A wooden desk, the nicest chair. A window showed the car park where the PDRVs were piling up, the environmentalists hurried and scuffled into their cells. She stood behind her desk, white and blue and black as clean and bright as to be expected of someone of her station. She tapped a framed piece on the wall and I walked over to it as she watched the hippies get dragged inside.

"You know, I was there when we first arrested them." She meant Extinction Rebellion, now terrorist cell, "They preach free love, but the moment you offer them anything, they throw bricks at you." She looked to me finally, catching my snarl.
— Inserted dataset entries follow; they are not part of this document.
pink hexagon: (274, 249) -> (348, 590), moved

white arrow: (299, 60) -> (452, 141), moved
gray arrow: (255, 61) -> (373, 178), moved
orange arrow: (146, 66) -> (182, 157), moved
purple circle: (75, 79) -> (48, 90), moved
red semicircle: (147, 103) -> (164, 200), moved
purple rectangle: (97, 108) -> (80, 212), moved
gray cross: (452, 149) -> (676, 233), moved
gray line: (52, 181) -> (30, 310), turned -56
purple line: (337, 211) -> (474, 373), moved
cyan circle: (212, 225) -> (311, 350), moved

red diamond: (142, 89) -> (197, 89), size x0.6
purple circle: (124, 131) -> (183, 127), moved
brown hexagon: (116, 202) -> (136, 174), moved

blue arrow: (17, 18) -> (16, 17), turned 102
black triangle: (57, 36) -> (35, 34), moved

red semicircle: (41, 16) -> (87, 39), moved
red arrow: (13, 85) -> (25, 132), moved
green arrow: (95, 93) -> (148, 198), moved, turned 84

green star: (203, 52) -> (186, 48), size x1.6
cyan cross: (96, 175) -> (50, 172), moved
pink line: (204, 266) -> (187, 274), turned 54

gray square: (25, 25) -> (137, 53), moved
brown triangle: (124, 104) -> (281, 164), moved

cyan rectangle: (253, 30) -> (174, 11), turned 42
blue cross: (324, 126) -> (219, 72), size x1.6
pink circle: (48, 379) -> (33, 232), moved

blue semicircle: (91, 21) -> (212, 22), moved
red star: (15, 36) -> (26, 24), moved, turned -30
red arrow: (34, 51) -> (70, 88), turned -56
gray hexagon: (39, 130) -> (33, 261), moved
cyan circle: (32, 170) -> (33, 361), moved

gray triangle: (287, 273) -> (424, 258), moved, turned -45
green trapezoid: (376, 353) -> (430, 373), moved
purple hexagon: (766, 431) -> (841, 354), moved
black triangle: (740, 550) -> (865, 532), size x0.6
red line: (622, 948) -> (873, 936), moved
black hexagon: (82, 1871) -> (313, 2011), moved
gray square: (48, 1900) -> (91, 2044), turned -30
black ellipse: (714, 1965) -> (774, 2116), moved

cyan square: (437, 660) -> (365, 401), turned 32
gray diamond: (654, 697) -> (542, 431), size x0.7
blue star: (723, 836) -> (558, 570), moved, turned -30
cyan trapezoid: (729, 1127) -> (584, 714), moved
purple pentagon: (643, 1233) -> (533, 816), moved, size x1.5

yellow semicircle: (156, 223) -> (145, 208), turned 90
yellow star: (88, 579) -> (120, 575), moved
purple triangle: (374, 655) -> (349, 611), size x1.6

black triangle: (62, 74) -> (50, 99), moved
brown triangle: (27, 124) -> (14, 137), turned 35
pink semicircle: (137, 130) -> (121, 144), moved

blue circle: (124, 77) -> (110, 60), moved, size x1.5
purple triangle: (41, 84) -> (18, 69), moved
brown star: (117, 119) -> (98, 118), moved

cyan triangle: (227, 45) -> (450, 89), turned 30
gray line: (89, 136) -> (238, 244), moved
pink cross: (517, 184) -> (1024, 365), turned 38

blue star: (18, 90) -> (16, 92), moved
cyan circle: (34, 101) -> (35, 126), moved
The framed piece was the Guardian article. When I had quit the force, with a few hundred others across the country, in solidarity against #SpyCops and other forms of corruption, we had been picked up as a fun folktale of the future. The Bow Street Runners. This article was the one that had specifically mentioned me, specifically used my picture without my consent; I was a detective of the law. Bow Street Runner implied vigilantism, a law of one's own. But from that article onwards, I became the unofficial herald of this new movement. And I hated it. And so did Elle Thompson.

"I keep it there to remind me."

"Of what?" I could not stop looking nor stop snarling.

"Of what I stand for, and what you don't. That you are not for the law as that damned piece states. You are as much my enemy as those damned hippies."

I faced her finally, reaching into my pocket. She let me smoke but I knew she hated this small act of independence, "I hate that term." I said, again, emphatically. I did. I was a P.I. Not a Bow Street Runner.

"It doesn't matter what you think." She stepped closer, and used her height to intimidate me, "Private Investigators like you may be protected by law, but they are not protected by me. I follow the law to the letter, Mr. Fields. You will have what rights you are allowed, but nothing more. The bare minimum." She tilted down, all professionalism vanquished, "I'd appreciate it though, if you just fucked off."

Eventually, reluctantly, we discussed what I could and couldn't do. I forgot it all. Left her office with unkindness in my steps. I finished my cigarette in the hall and although I longed to stamp it out on the ruined carpet, I found a proper ashtray. Respect is expensive.